SPD und HartzIV: Ein Hartz für Kinder

9. Gesetz zur Änderung des Zweiten Sozialgesetzbuches

Bundestag und Bundesrat beschlossen im Juli neben dem neuen Integrationsgesetz (siehe eigener Artikel) das „9. Gesetz zur Änderung des Zweiten Sozialgesetzbuches (SGB II) – Rechtsvereinfachung“. (9. SGB II-ÄndG) Es bringt neue Verschärfungen für Hartz-IV-Empfänger. Dieses Gesetz greift massiv in Arbeits-, Lebens- und Entlohnungsbedingungen der arbeitenden wie erwerbslosen Menschen ein. Vor allem schwächt es erneut in skandalöser Weise die Rechtsposition dieser Menschen.
Das Zweite Sozialgesetzbuch (SGB II) regelt Hartz IV, unter anderem auch die berüchtigten „Ein-Euro-Jobs“. Die Aufwandsentschädigung beträgt bei solchen Jobs derzeit im Schnitt 1,05 Euro/h, in wenigen Fällen bis zu knapp 2 Euro.
Längst sind diese Jobs international von der ILO (internationale Arbeitsorganisation der UN in Genf) als illegale Zwangsarbeit gebrandmarkt, da ein Hartz-IV-Empfänger sich kaum gegen sie wehren kann, ohne Sanktionen, also starke Kürzungen an seinem Hartz-IV-Regelsatz befürchten zu müssen.
Diese Sanktionen sind menschenrechtswidrig. Sie treffen nicht nur die eigentlichen Empfänger, sondern auch ihre Familien („Bedarfsgemeinschaften), ihre Kinder, setzen oft die Wohnung aufs Spiel, verursachen Obdachlosigkeit, vernichten manchmal ganze Existenzen. Es ist eine breite demokratische Forderung bis hinein in die Wohlfahrtsverbände, diese brutalen Sanktionen abzuschaffen. Außerdem besteht zu Recht seit langem die Forderung, Hartz IV ganz abzuschaffen.
Aber nichts dergleichen geschieht. Die massive Kritik der ILO? Berlin ignoriert sie. Milderung der Sanktionen?

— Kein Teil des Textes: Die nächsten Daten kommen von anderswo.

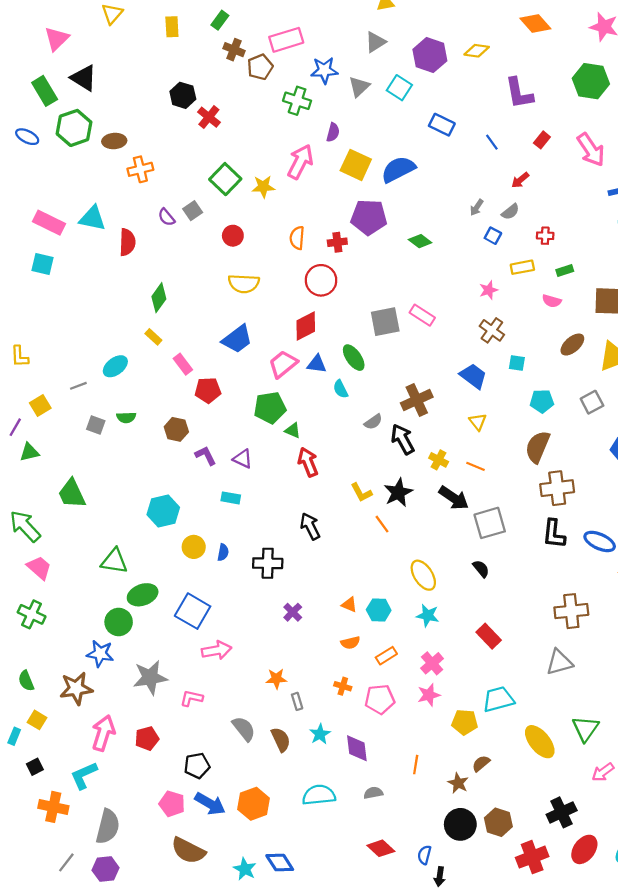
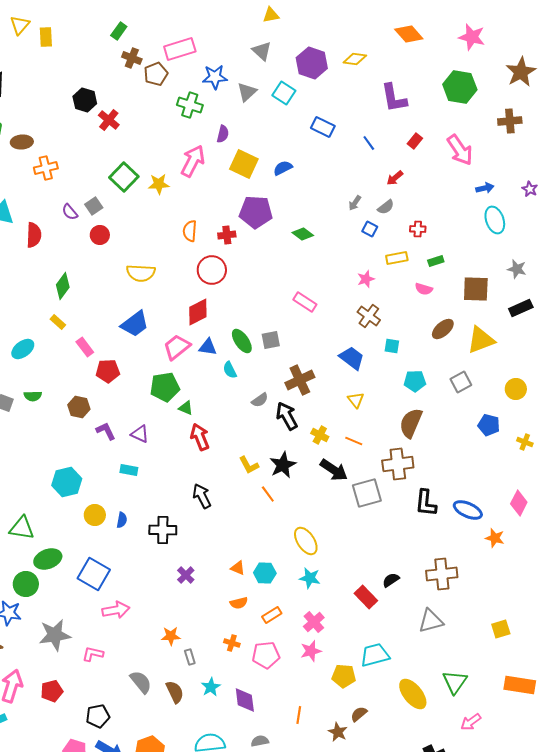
yellow rectangle: (172, 27) -> (46, 37), moved
gray triangle: (375, 42) -> (262, 51), turned -45
blue semicircle: (398, 169) -> (283, 168), size x0.6
red circle: (233, 236) -> (100, 235), moved
gray square: (385, 322) -> (271, 340), moved, size x0.7
brown cross: (557, 488) -> (398, 464), moved
black semicircle: (481, 569) -> (391, 580), moved, turned -84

Berlin verschärft das Sanktionsregime im 9. SGB II-ÄndG, voran die SPD von Andrea Nahles, deren Ministerium federführend ist, aber auch von Sigmar Gabriel oder Olaf Scholz, unter dessen Führung 2014/2015 schon mal ein Testlauf gestartet wurde, um die „Aufwandsentschädigung“, diesen „einen Euro“ ganz zu streichen und Erwerbslose mit „reinem Hartz IV“ arbeiten zu lassen.
Es gibt in dem Gesetz einzelne Bestimmungen, die leichte Verbesserungen für die Betroffen wie auch für die Jobcenter-Beschäftigten bringen, aber überwiegend stellt es eine z.T. massive Verschärfung ihrer Situation dar.
Als positiv wird bewertet:
* dass Personen ohne Berufsabschluss altersunabhängig eine Ausbildung angeboten bekommen soll.
* dass Leistungsberechtigte, die eine Ausbildung machen, nicht mehr in Zahlungslücken zwischen ALG II und Ausbildungsförderung tappen sollen.
* dass bestimmte Bildungsmaßnahmen bei Fortfall der Hilfebedürftigkeit zu Ende geführt werden dürfen, ohne dass die restlichen Kosten dem Empfänger als Darlehen aufgebrummt werden.
* dass über den Anspruch auf Leistungen zur Sicherung des Lebensunterhalts künftig in der Regel für ein Jahr (statt 6 Monate) entschieden wird, was allerdings von etlichen Jobcentern eh schon gemacht wurde.
Viel gravierender sind aber die Verschärfungen: Hier sind vor allem folgende zu nennen:

Immer länger im 1-Euro-Job!
Erwerbsfähige Leistungsberechtigte durften nicht länger als 24 Monate in einem Zeitraum von fünf Jahren in Arbeitsgelegenheiten(AGH) zugewiesen werden. Dies kann nun für weitere 12 Monate verlängert werden. Damit wird immer deutlicher, dass das Ziel dieser Jobs, angeblich Erhaltung oder Wiedererlangung ihrer Beschäftigungsfähigkeit, die für eine Eingliederung in Arbeit erforderlich ist, weder erreicht wird noch gewollt ist. Außerdem enthält die Maßnahme indirekt das Eingeständnis, das der Arbeitsuchende der in Hartz IV gelandet ist, nur dann eine Chance hat, wenn er gemeinsam mit anderen Betroffen aktiv für Verbesserungen kämpft und sich einen neuen Job selber sucht. Denn in Hartz IV und erst recht beim Jobcenter ist er definitiv abgeschrieben. Das sieht auch Frau Nahles‘ Ministerium so, das für diesen Personenkreis nur noch geringe Möglichkeiten sieht, neue Arbeit zu finden. Also schurigelt man die Leute.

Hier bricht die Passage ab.